*Listed entries*.
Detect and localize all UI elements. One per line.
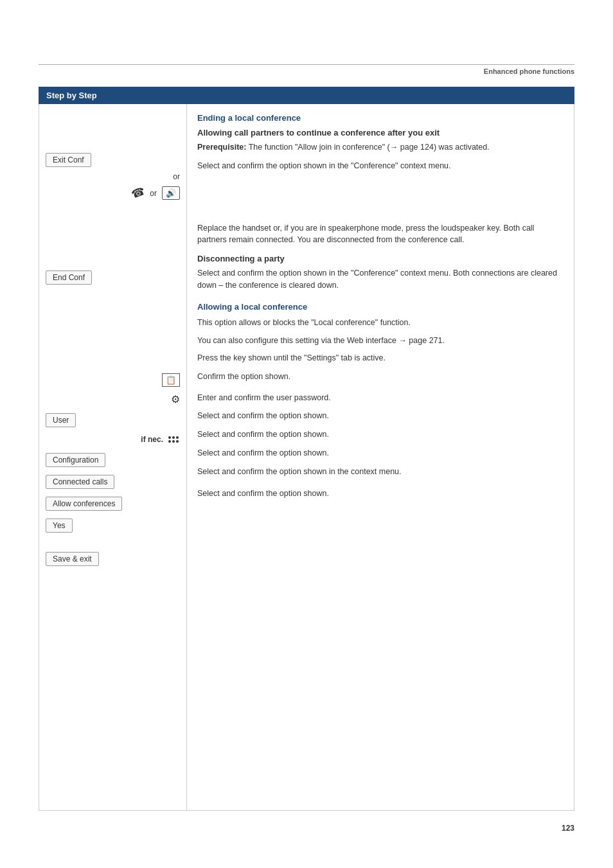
or-label-2: or xyxy=(150,189,157,198)
user-row: User xyxy=(39,409,186,430)
prerequisite-label: Prerequisite: xyxy=(197,143,246,152)
prerequisite-text: Prerequisite: The function "Allow join i… xyxy=(197,141,564,154)
section2-desc: This option allows or blocks the "Local … xyxy=(197,317,564,329)
icon-row-handset: ☎ or 🔊 xyxy=(39,184,186,202)
if-nec-row: if nec. xyxy=(39,430,186,449)
left-column: Exit Conf or ☎ or 🔊 En xyxy=(39,104,187,810)
replace-desc: Replace the handset or, if you are in sp… xyxy=(197,222,564,247)
handset-icon: ☎ xyxy=(129,184,147,202)
settings-icon-row: ⚙ xyxy=(39,389,186,409)
end-conf-desc: Select and confirm the option shown in t… xyxy=(197,267,564,292)
settings-desc: Press the key shown until the "Settings"… xyxy=(197,352,564,364)
user-desc: Confirm the option shown. xyxy=(197,371,564,383)
speaker-icon: 🔊 xyxy=(162,186,180,200)
connected-calls-desc: Select and confirm the option shown. xyxy=(197,429,564,441)
allow-conferences-desc: Select and confirm the option shown. xyxy=(197,447,564,459)
settings-icon: ⚙ xyxy=(171,393,180,405)
section2-title: Allowing a local conference xyxy=(197,302,564,312)
configuration-desc: Select and confirm the option shown. xyxy=(197,410,564,422)
right-column: Ending a local conference Allowing call … xyxy=(187,104,574,810)
book-icon-row: 📋 xyxy=(39,371,186,389)
or-row: or xyxy=(39,170,186,184)
keypad-icon xyxy=(167,435,180,444)
if-nec-label: if nec. xyxy=(141,435,163,444)
book-desc: You can also configure this setting via … xyxy=(197,335,564,347)
book-icon: 📋 xyxy=(162,373,180,387)
configuration-button[interactable]: Configuration xyxy=(46,453,105,467)
section1-subtitle: Allowing call partners to continue a con… xyxy=(197,128,564,137)
page: Enhanced phone functions Step by Step Ex… xyxy=(0,64,613,868)
save-exit-row: Save & exit xyxy=(39,548,186,569)
step-by-step-title: Step by Step xyxy=(46,91,97,100)
yes-button[interactable]: Yes xyxy=(46,518,73,533)
connected-calls-button[interactable]: Connected calls xyxy=(46,475,114,489)
save-exit-button[interactable]: Save & exit xyxy=(46,552,99,566)
section-label: Enhanced phone functions xyxy=(484,67,574,75)
end-conf-button[interactable]: End Conf xyxy=(46,270,92,285)
yes-row: Yes xyxy=(39,513,186,535)
user-button[interactable]: User xyxy=(46,413,76,427)
exit-conf-button[interactable]: Exit Conf xyxy=(46,153,91,167)
password-desc: Enter and confirm the user password. xyxy=(197,392,564,404)
disconnecting-title: Disconnecting a party xyxy=(197,254,564,263)
save-exit-desc: Select and confirm the option shown. xyxy=(197,488,564,500)
configuration-row: Configuration xyxy=(39,449,186,470)
yes-desc: Select and confirm the option shown in t… xyxy=(197,466,564,478)
end-conf-row: End Conf xyxy=(39,267,186,287)
allow-conferences-row: Allow conferences xyxy=(39,492,186,513)
step-by-step-header: Step by Step xyxy=(39,87,574,104)
prerequisite-body: The function "Allow join in conference" … xyxy=(249,143,490,152)
header-section: Enhanced phone functions xyxy=(39,64,574,75)
exit-conf-desc: Select and confirm the option shown in t… xyxy=(197,160,564,172)
section1-title: Ending a local conference xyxy=(197,113,564,123)
page-number: 123 xyxy=(0,811,613,846)
allow-conferences-button[interactable]: Allow conferences xyxy=(46,497,122,511)
exit-conf-row: Exit Conf xyxy=(39,149,186,170)
connected-calls-row: Connected calls xyxy=(39,470,186,492)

*Work required*.
Please copy out each line in the entries that mentions the string "configuration".

*Task response*.
configuration-desc: Select and confirm the option shown. xyxy=(197,410,564,422)
configuration-button[interactable]: Configuration xyxy=(46,453,105,467)
configuration-row: Configuration xyxy=(39,449,186,470)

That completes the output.